Hello,

Lately things feel noisy and scary: prices go up, then down, and news tells us to worry. And as we are near to the peak of the market, I’ve received a lot of questions on how I would prepare for it since we are going through a phase where multple cycle peaks coincide, e.g 18 year real estate cycle, 200 year K wave, 150 year Benner’s cycle, etc…

Benner’s Cycle

So today, I’ll walk you through simple, clear ways to I’m protecting my money when inflation climbs, when recessions arrive, or when stock markets fall into a bear market.

HOW INFLATION HURTS US

Let’s start with inflation. Inflation means things cost more. Bread, petrol, rent, and even school books get pricier. If your money sits in cash and inflation is 5% per year, you lose buying power. That’s why protecting against inflation matters.

SIMPLE ASSET TYPES THAT HELP PROTECT AGAINST INFLATION

  • Stocks: Over long time periods, stocks tend to outpace inflation because companies can raise prices, grow profits, and reinvest. I prefer companies with pricing power: Firms that can raise prices without losing customers (popular brands, utilities).

  • Real estate: Property and rents usually rise with inflation, so buildings and land can protect value.

  • Commodities: Things like oil, metals, and food often go up with inflation.

  • Gold and some precious metals: Historically used as a hedge, though price moves can be volatile.

  • Inflation-linked bonds: Government bonds that adjust payments with inflation.

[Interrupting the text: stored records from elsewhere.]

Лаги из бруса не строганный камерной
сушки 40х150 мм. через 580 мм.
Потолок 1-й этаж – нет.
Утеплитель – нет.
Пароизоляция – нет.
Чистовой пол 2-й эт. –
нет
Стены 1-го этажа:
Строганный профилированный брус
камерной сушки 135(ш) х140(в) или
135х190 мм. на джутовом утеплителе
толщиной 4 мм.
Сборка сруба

HOW RECESSIONS AFFECT THINGS

A recession is a broad economic slowdown (declining GDP, jobs, income) lasting months, with stock markets often falling.

In a recession, people buy less. Companies may sell less and make smaller profits. That can lower stock prices and make some businesses struggle or fail. But not all things fall the same: groceries and medicines people still buy, so those businesses hold up better.

These are industries that people still need even if money is tight:

  • Healthcare (doctors, hospitals, medicines)

  • Utilities (water, electricity)

  • Consumer staples (food, soap, basic household goods)

  • Some parts of telecom and essential services

These industries are often more stable in downturns. That doesn’t make them perfectly safe, but they typically fall less.